Charlesworth and Borowsky should continue to love the Jews, but their white-washing the Jews’ killing Jesus will never cause the Jews to "repent and be baptized" (Acts 2:38). Instead they are aligning themselves with the guilty ones, and so are "crucifying the Son of God all over again and subjecting him to public disgrace" (Hebrews 6:7, NIV).
In Charlesworth’s thesis to prove that the New Testament is anti-Jewish, he quotes John 11:54:
Therefore Jesus no longer went about openly among the Jews, but he went away into a region near the desert, into a city called Ephraim; he remained with his disciples.
"The interpretation," says Charlesworth, "seems obvious:"
Jesus was afraid of the Jews, he must not have really been a Jew. He fled to Ephraim, which must have been a non-Jewish City, with his disciples, who were obviously all non-Jews.
However, Charlesworth recognizes that such an interpretation cannot be right, as he writes "that Jesus was a Jew, a devout Jew, and that Ephraim, though yet unlocated, "was Jewish … deep in Jewish territory."
He concludes then that John’s use of the word "Jews" is "the problem." But there is no problem unless one says that the word has to include all Jews.
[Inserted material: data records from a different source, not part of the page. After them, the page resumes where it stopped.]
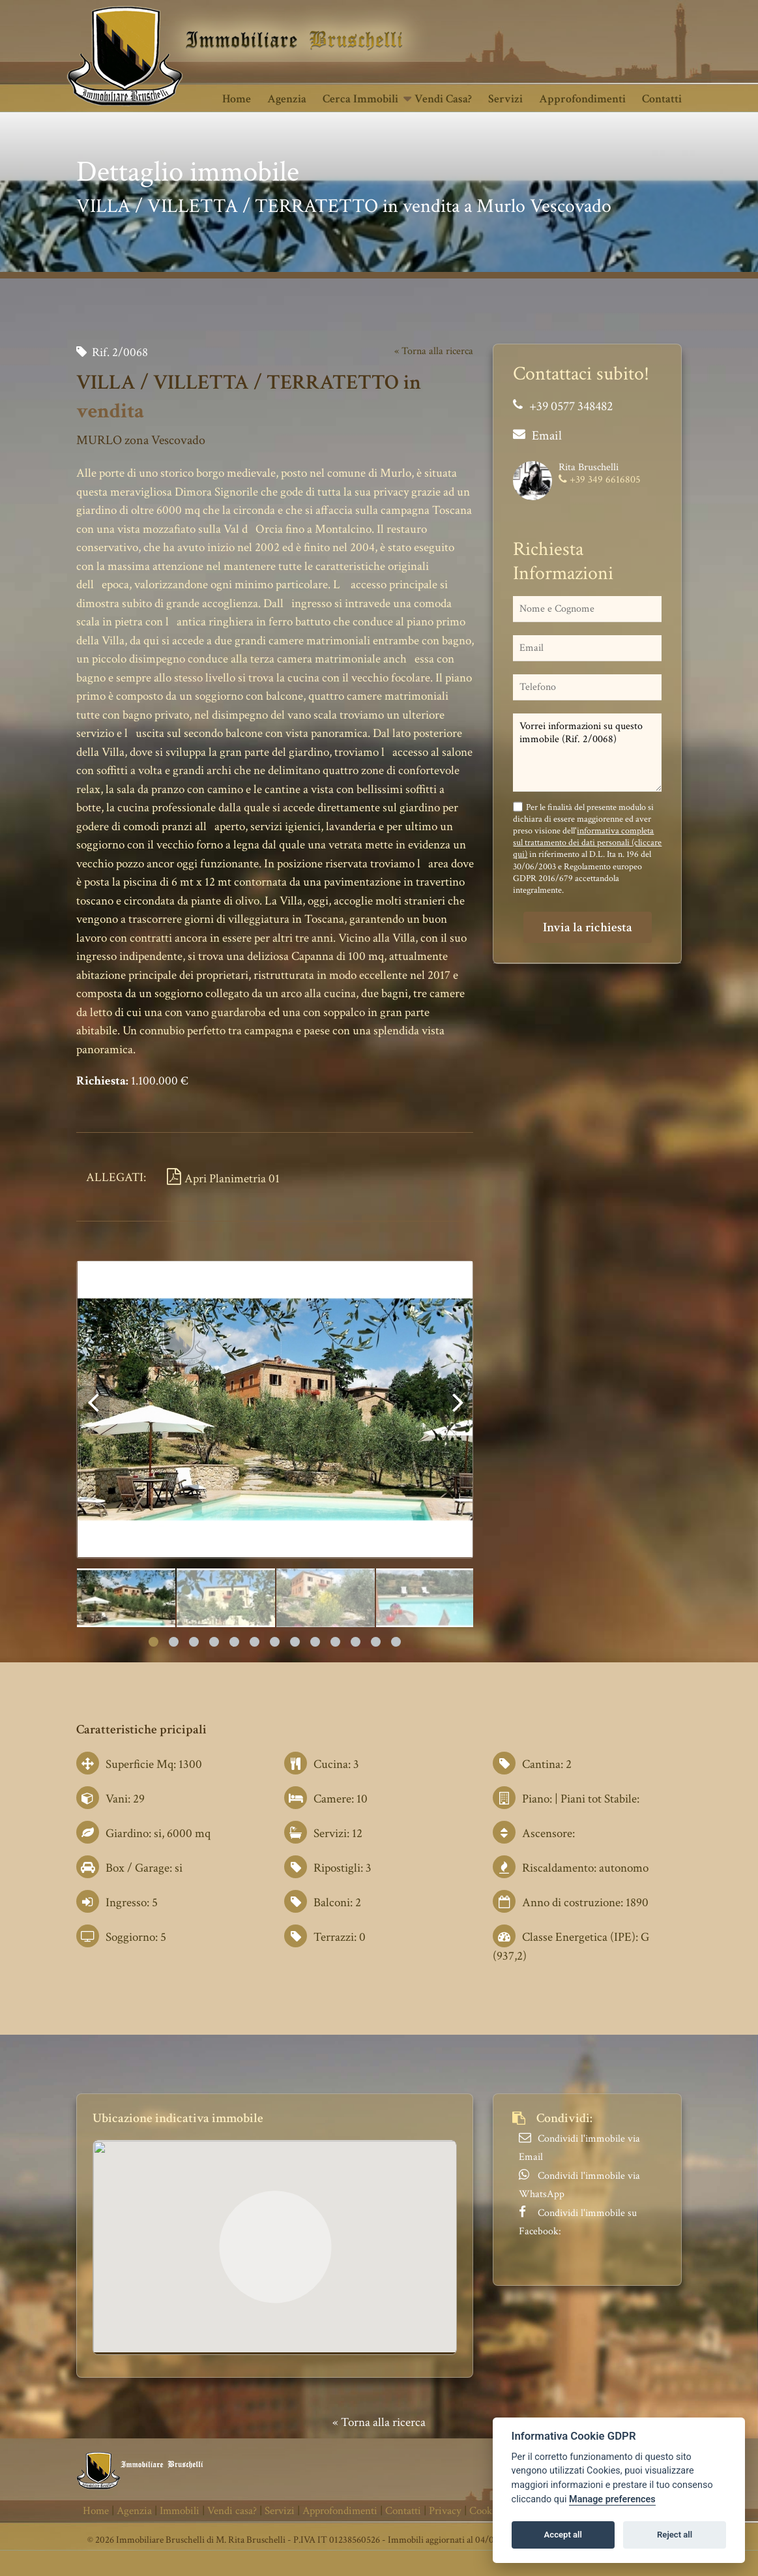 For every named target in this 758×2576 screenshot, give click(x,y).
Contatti (662, 98)
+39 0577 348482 (571, 406)
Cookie (484, 2511)
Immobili (179, 2511)
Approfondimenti (582, 98)
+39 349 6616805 (605, 480)
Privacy (445, 2511)
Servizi (505, 98)
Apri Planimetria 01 (223, 1179)
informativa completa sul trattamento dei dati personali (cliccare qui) (587, 842)
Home (236, 98)
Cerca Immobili (360, 98)
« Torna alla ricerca (433, 351)
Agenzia (286, 98)
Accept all (563, 2534)
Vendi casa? (443, 98)
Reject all (674, 2534)
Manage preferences (612, 2499)
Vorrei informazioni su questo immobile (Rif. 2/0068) (587, 752)
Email (547, 435)
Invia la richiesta (587, 927) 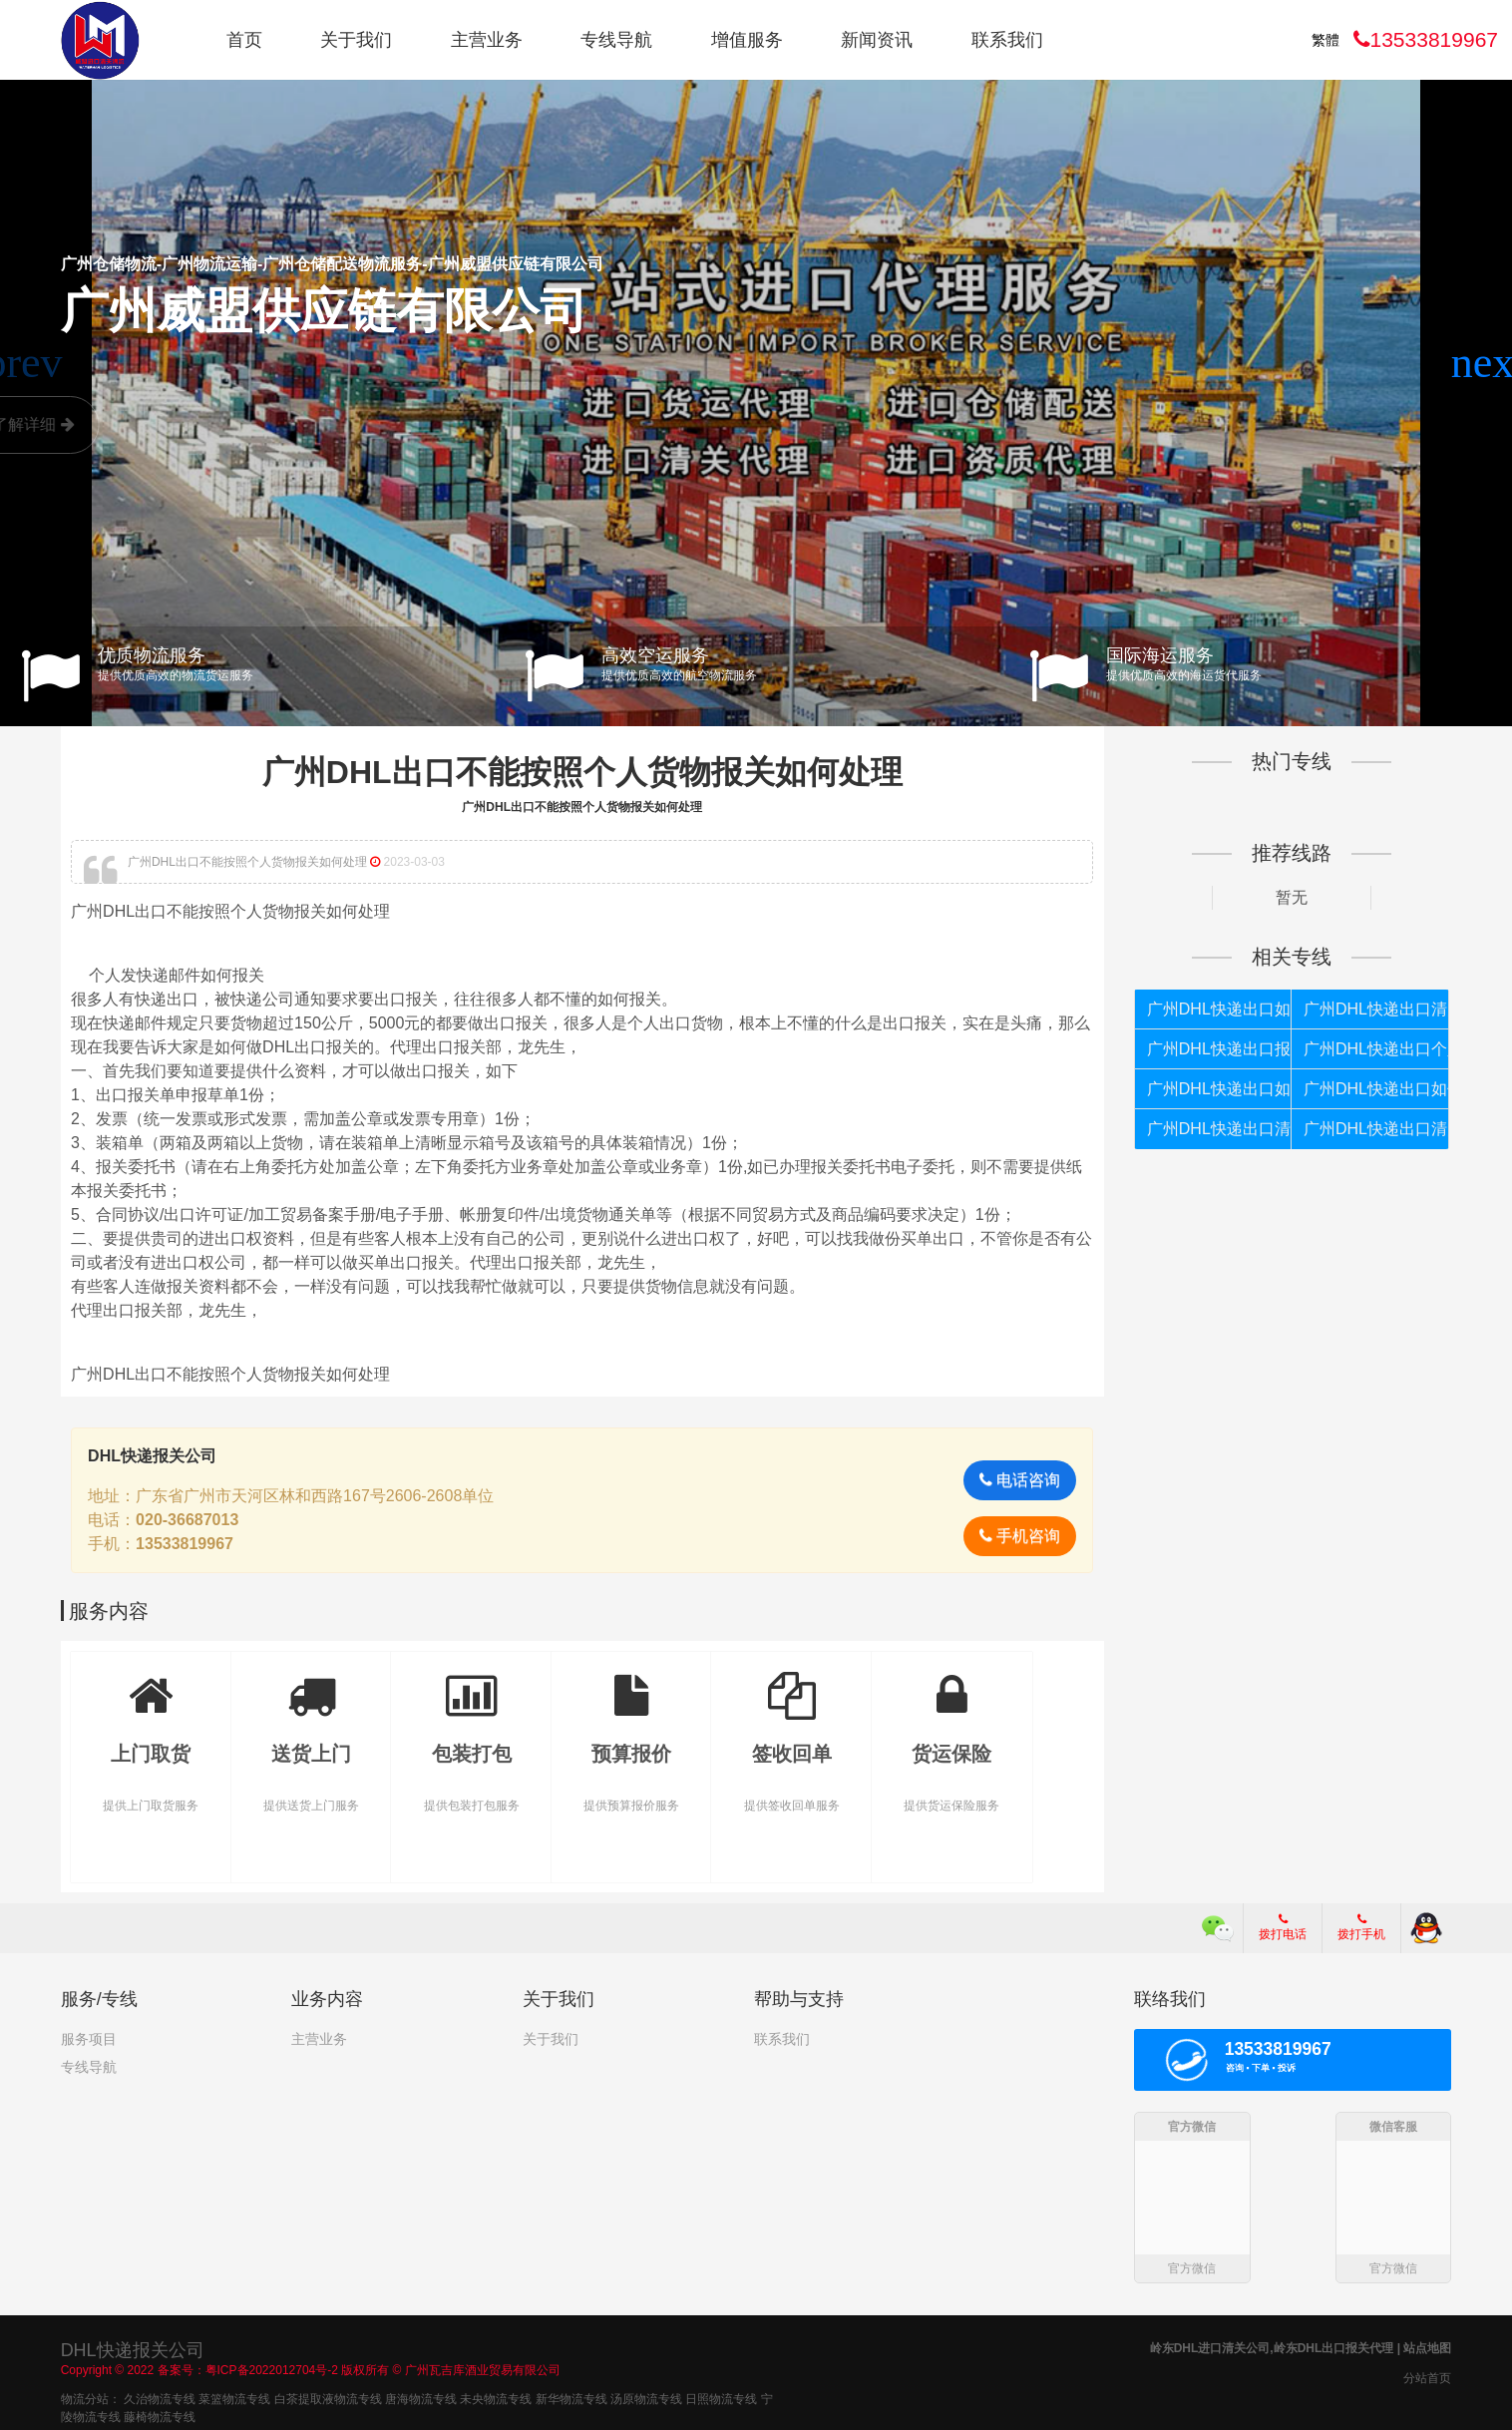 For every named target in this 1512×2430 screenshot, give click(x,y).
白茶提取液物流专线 (328, 2399)
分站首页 (1427, 2378)
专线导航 (616, 40)
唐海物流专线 (421, 2399)
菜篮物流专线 (234, 2399)
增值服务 (747, 40)
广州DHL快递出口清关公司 (1376, 1128)
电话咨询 (1019, 1479)
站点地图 (1427, 2348)
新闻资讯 (877, 40)
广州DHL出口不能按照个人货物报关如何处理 (582, 772)
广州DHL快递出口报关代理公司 (1219, 1048)
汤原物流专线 (646, 2399)
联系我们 (1007, 40)
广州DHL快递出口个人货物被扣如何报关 (1376, 1048)
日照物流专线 (721, 2399)
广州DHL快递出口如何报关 (1219, 1009)
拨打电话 (1283, 1927)
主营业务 (487, 40)
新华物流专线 (571, 2399)
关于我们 (356, 40)
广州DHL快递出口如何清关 (1219, 1088)
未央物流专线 (496, 2399)
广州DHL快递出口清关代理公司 (1376, 1009)
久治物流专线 (159, 2399)
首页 (244, 40)
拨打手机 (1361, 1927)
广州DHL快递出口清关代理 (1219, 1128)
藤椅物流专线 (159, 2417)
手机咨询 (1019, 1535)
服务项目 (89, 2039)
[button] (1488, 363) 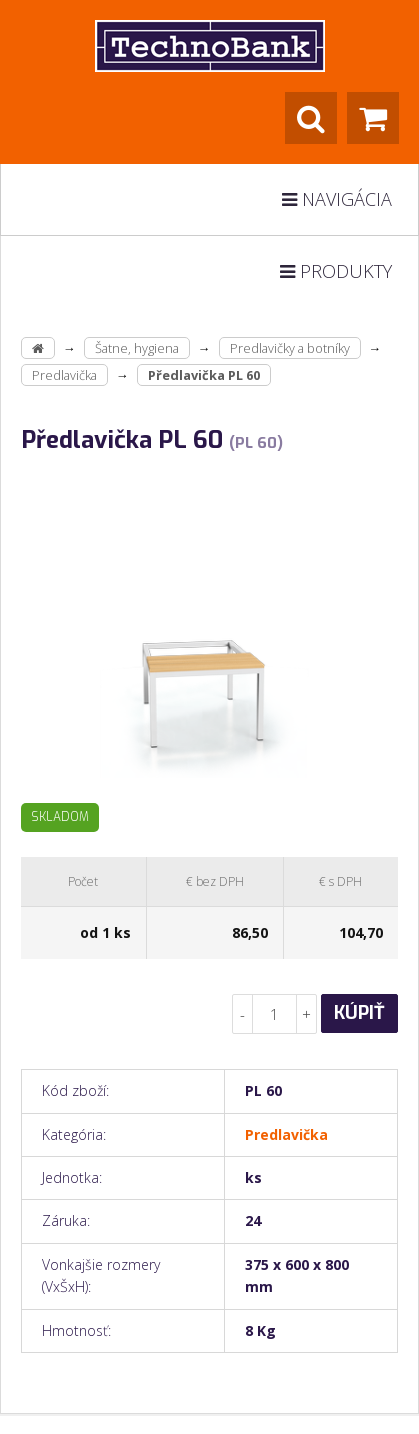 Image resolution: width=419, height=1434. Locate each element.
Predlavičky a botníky (290, 348)
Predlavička (64, 375)
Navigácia (337, 199)
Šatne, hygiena (137, 348)
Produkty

However, neither John nor any other New Testament writer blamed all the Jews for crucifying Jesus, only most of them (John 18:35). Many Jews were faithful disciples of Jesus (Matthew 27:64; Acts 1:15; 1 Corinthians 15:6).
The New Testament looks back on the Jews with indebtedness:
What advantage, then, is there in being a Jew, or what value is there in circumcision? Much in every way! First of all, they have been entrusted with the very words of God" (Romans 3:1-2, NIV). Theirs is the adoption as sons, the receiving of the law, the temple worship and the promises. Theirs are the patriarchs, and from them is traced the human ancestry of Christ, who is God over all, forever praise! Amen (Romans 9:4-5, NINV). Salvation is of the Jews (John 4:22).
Did God reject his people? By no means! … God did not reject his people, whom he foreknew (Roams 11:1-2), NIV). At the present time there is a remnant chosen by grace (Romans 11:5).
If there is "a remnant chosen by grace" applauded in the New Testament, how can anyone say that the New Testament is anti-Jewish? Furthermore, the New Testament not only looks backward, even to the patriarchs, in exalting the Jews, but then looks to the future beyond the days of the New Testament when, in addition to a remnant, "all Israel will be saved" (Romans 11:26) "if they do not persist in unbelief" (Romans 11:23).
Charlesworth and Borwsky are not anti-Semitic nor anti-Jewish but they are anti-New Testament. On the other hand, the New Testament is not anti-anybody, but is pro-Jewish, pro-Semitic, and pro-Gentile. Jesus’ last earthly words were his charge for his apostles to carry his gospel to "all nations" in "all the world" to "every creature" (Matthew 28:19; Mark 16:15).